■ **WHAT YOU WILL DO**
Lines with the word "students": copy all of them from the entries below.

(EXERCISE DATA begins)

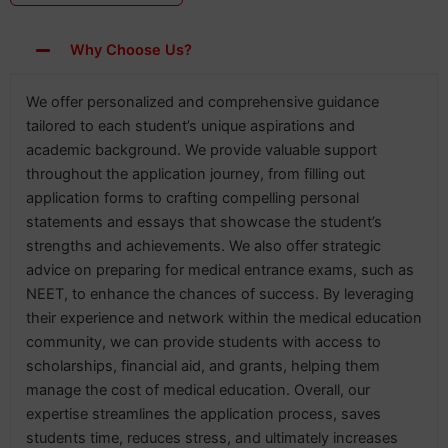
Why Choose Us?
We offer personalized and comprehensive guidance
tailored to each student’s unique aspirations and
academic background. We provide valuable support
throughout the application journey, from filling out
application forms to crafting compelling personal
statements and essays that showcase the student’s
strengths and achievements. We also offer strategic
advice on preparing for medical entrance exams, such as
NEET, to enhance the chances of success. By leveraging
their experience and network within the medical education
community, we can provide students with access to
scholarships, financial aid, and grants, helping them
manage the cost of medical education. Overall, our
expertise streamlines the application process, saves
students time, reduces stress, and ultimately increases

(EXERCISE DATA ends)

■ **EXERCISE RESPONSE**
community, we can provide students with access to
students time, reduces stress, and ultimately increases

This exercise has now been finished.